Shellie Rushing Tomlinson
Oh, no! I haven’t even realized this would lead to higher prices! (She goes off wringing her hands…)
Olivia
Not sure how this ties in with the cow poop sniffing and raid on the okra patch…but we Southern gals find ways to share a story.
My mom, bless she heart, lived a good, long, church going life. Living in the country until right before her death, she wasn’t a worldly woman. Smoking, drinking and such might as well have been happening on the moon. Her idea of a wild party was the church annual homecoming each May.

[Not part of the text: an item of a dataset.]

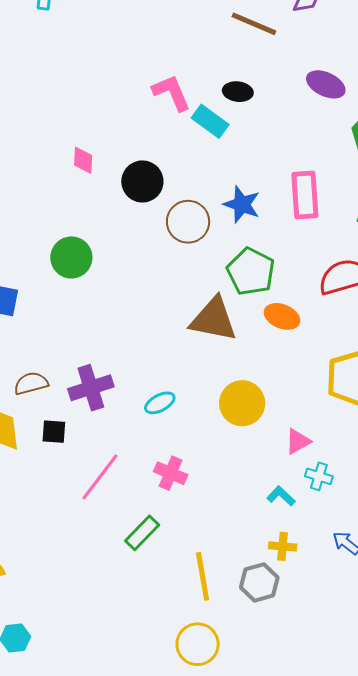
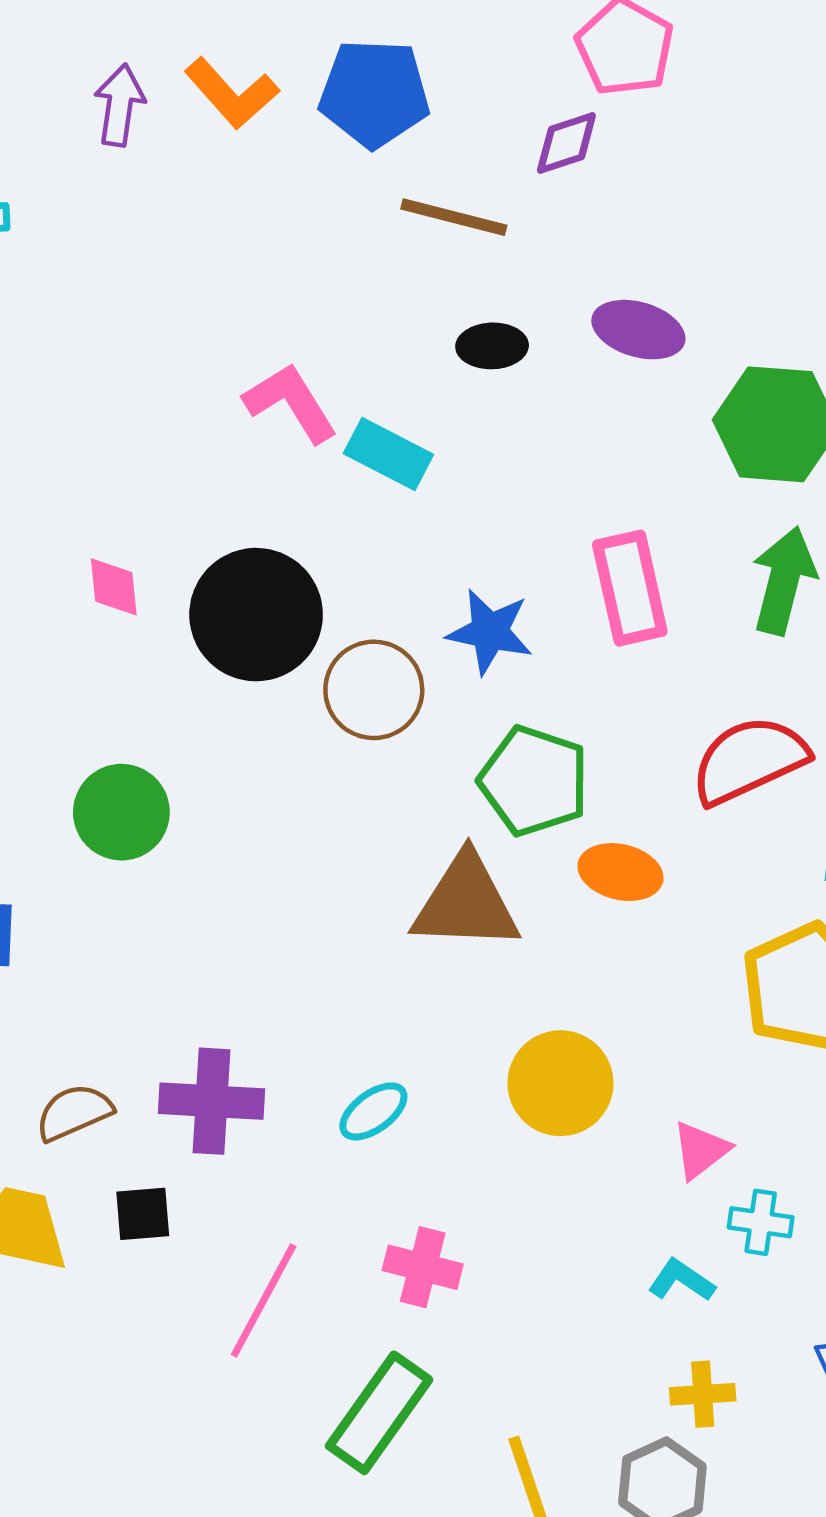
black ellipse: (238, 92) -> (492, 346), moved
black circle: (142, 181) -> (256, 615), size x1.4
purple cross: (91, 388) -> (211, 1101), turned 30
green rectangle: (142, 533) -> (379, 1413), size x1.4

But yea, here it comes…….but…….one day while taking her on a ride from her home in Northwest Louisiana we passed over the border into Texas. What an exciting day for her. We drove slowly thru a very old cemetery and talked about the past as you do in such a place. All of a sudden, she almost jumped out of the car, yelling, “Did you see that! MARIJUANA!” Since I had never heard her mention any kind of drug, I yelled back, “What did you say, Mama?!” My husband threw the brakes on and almost hit a headstone.
She started pointing back over her shoulder, and my husband threw the car in reverse………and of course, there was no drugs growing in the graveyard. This was back when drugs weren’t even on the news in Louisiana But to this day we have no idea how mama knew what marijuana would look like. I think the horror of the whole thing was too much for me…….I couldn’t bring myself to ask her where she had even heard the word and could identify the plant. But there she was at homecoming each year passing out fried chicken, a woman of mystery.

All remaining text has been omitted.